When I was ten, Dad decided it was time for me to 
get serious about playing guitar & enrolled me with 
a tutor just up the road from the guru’s house. 
This was in pre-guru times, before he turned up as 
the travelling salesman & before the boys in the year 
above got wind of my ability to hold down a few 
chords. This was the thing that created that wind 
& it was all down to Dad. 
Mr. Wilson was an elderly gentleman who taught 
classical guitar from a smart & suburban semi in 
the posher part of Kidderminster. He greeted me 
every week with increasing weariness, knowing 
full well I hadn’t practised the work he set me 
& that my excuse would always be that I’d been writing 
songs instead, which I’d play him before stumbling 
through another hour of painfully slow sight reading.
I tried to learn, but was too impatient,I had too much 
music in my head that had to come out & the last thing 
I wanted to do was bury it under tired renditions of 
‘Oh Susana’ & ‘She’ll be coming round the Mountain’. 

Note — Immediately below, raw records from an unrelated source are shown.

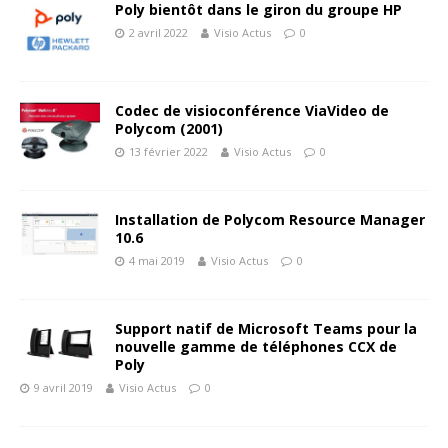
Poly bientôt dans le giron du groupe HP
2 avril 2022
Visio Actus
0
Codec de visioconférence ViaVideo de
Polycom (2001)
13 février 2022
Visio Actus
0
Installation de Polycom Resource Manager
10.6
4 mai 2019
Visio Actus
0
Support natif de Microsoft Teams pour la
nouvelle gamme de téléphones CCX de
Poly
9 avril 2019
Visio Actus
0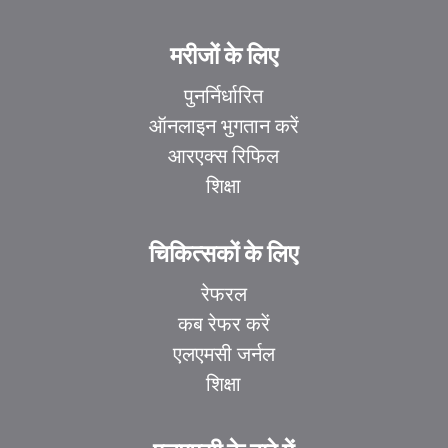
मरीजों के लिए
पुनर्निर्धारित
ऑनलाइन भुगतान करें
आरएक्स रिफिल
शिक्षा
चिकित्सकों के लिए
रेफरल
कब रेफर करें
एलएमसी जर्नल
शिक्षा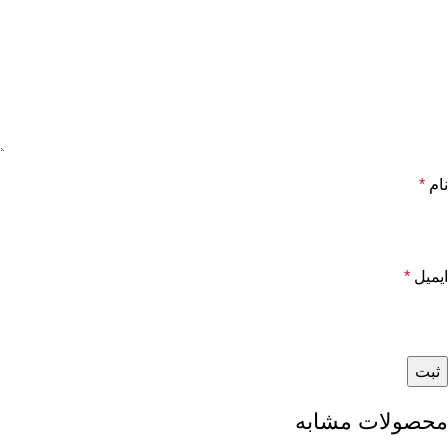
نام
*
ایمیل
*
محصولات مشابه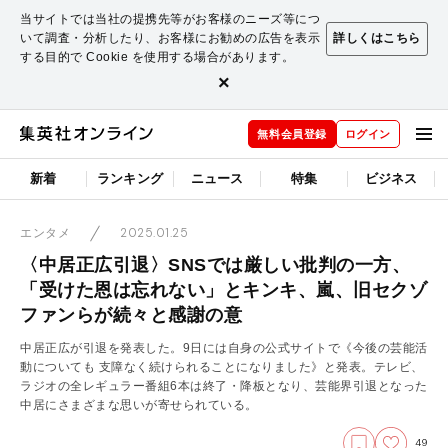
当サイトでは当社の提携先等がお客様のニーズ等につ
いて調査・分析したり、お客様にお勧めの広告を表示
詳しくはこちら
する目的で Cookie を使用する場合があります。
×
無料会員登録
ログイン
新着
ランキング
ニュース
特集
ビジネス
2025.01.25
エンタメ
〈中居正広引退〉SNSでは厳しい批判の一方、
「受けた恩は忘れない」とキンキ、嵐、旧セクゾ
ファンらが続々と感謝の意
中居正広が引退を発表した。9日には自身の公式サイトで《今後の芸能活
動についても 支障なく続けられることになりました》と発表。テレビ、
ラジオの全レギュラー番組6本は終了・降板となり、芸能界引退となった
中居にさまざまな思いが寄せられている。
49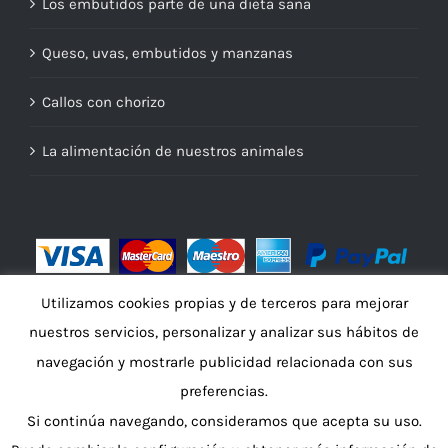
Los embutidos parte de una dieta sana
Queso, uvas, embutidos y manzanas
Callos con chorizo
La alimentación de nuestros animales
Utilizamos cookies propias y de terceros para mejorar
nuestros servicios, personalizar y analizar sus hábitos de
navegación y mostrarle publicidad relacionada con sus
preferencias.
Si continúa navegando, consideramos que acepta su uso.
© Copyright 2016 -
2026 | Embutidos A Salgueira por
nacher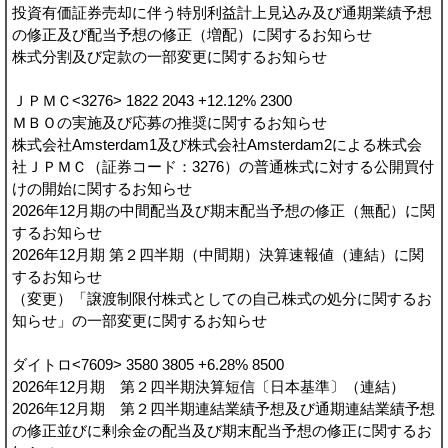
投資有価証券売却に伴う特別利益計上見込み及び通期業績予想
の修正及び配当予想の修正（増配）に関するお知らせ
株式分割及び定款の一部変更に関するお知らせ
ＪＰＭＣ<3276> 1822 2043 +12.12% 2300
ＭＢＯの実施及び応募の推奨に関するお知らせ
株式会社Amsterdam1及び株式会社Amsterdam2による株式会
社ＪＰＭＣ（証券コード：3276）の普通株式に対する公開買付
けの開始に関するお知らせ
2026年12月期の中間配当及び期末配当予想の修正（無配）に関
するお知らせ
2026年12月期 第２四半期（中間期）決算速報値（連結）に関
するお知らせ
（変更）「譲渡制限付株式としての自己株式の処分に関するお
知らせ」の一部変更に関するお知らせ
ダイトロ<7609> 3580 3805 +6.28% 8500
2026年12月期 第２四半期決算短信〔日本基準〕（連結）
2026年12月期 第２四半期連結業績予想及び通期連結業績予想
の修正並びに剰余金の配当及び期末配当予想の修正に関するお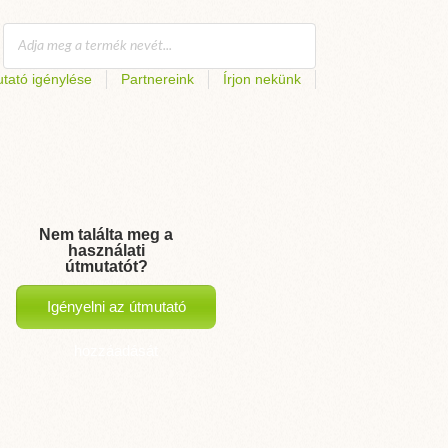
tató igénylése
Partnereink
Írjon nekünk
Nem találta meg a
használati
útmutatót?
Igényelni az útmutató
hozzáadását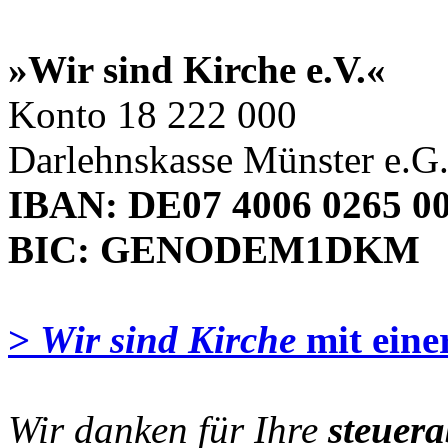
»Wir sind Kirche e.V.«
Konto 18 222 000
Darlehnskasse Münster e.G
IBAN: DE07 4006 0265 00
BIC: GENODEM1DKM
>
Wir sind Kirche
mit eine
Wir danken für Ihre
steuer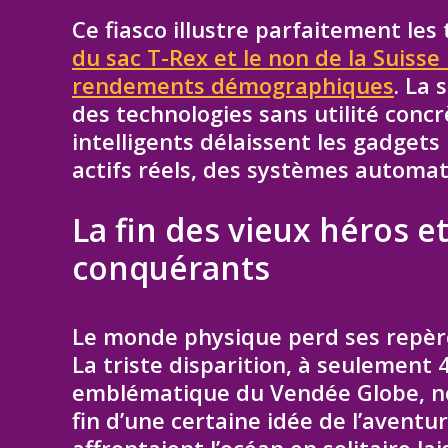
Ce fiasco illustre parfaitement les
du sac T-Rex et le non de la Suisse
rendements démographiques
. La 
des technologies sans utilité concr
intelligents délaissent les gadget
actifs réels, des systèmes automati
La fin des vieux héros e
conquérants
Le monde physique perd ses repères,
La triste disparition, à seulement 
emblématique du Vendée Globe, nous
fin d’une certaine idée de l’avent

At one point he tried to spark my enthusiasm, waving the 
manuscript for The Rolling Stones ‘Honky Tonk Woman’ – 
not a cool move. We spent an uncomfortable hour in the 
unspoken certainty that our two generations should never 
look for a common ground in the celebration of a night of 
sleazy bar-room debauchery – bless him, he really tried. 
Finally, on the day he announced that I clearly wasn’t suited 
for his style of teaching & that he could no longer take my 
Dad’s money, Mr. Wilson concluded his last lesson by saying, 
“I have something for you”
From a back room, deep with the house he returned holding 
two amazing things. In the one hand he held the most beautiful 
ebony banjo, inlayed with intricate patterns in Mother of Pearl
& in the other hand, a cheap red & white electric guitar.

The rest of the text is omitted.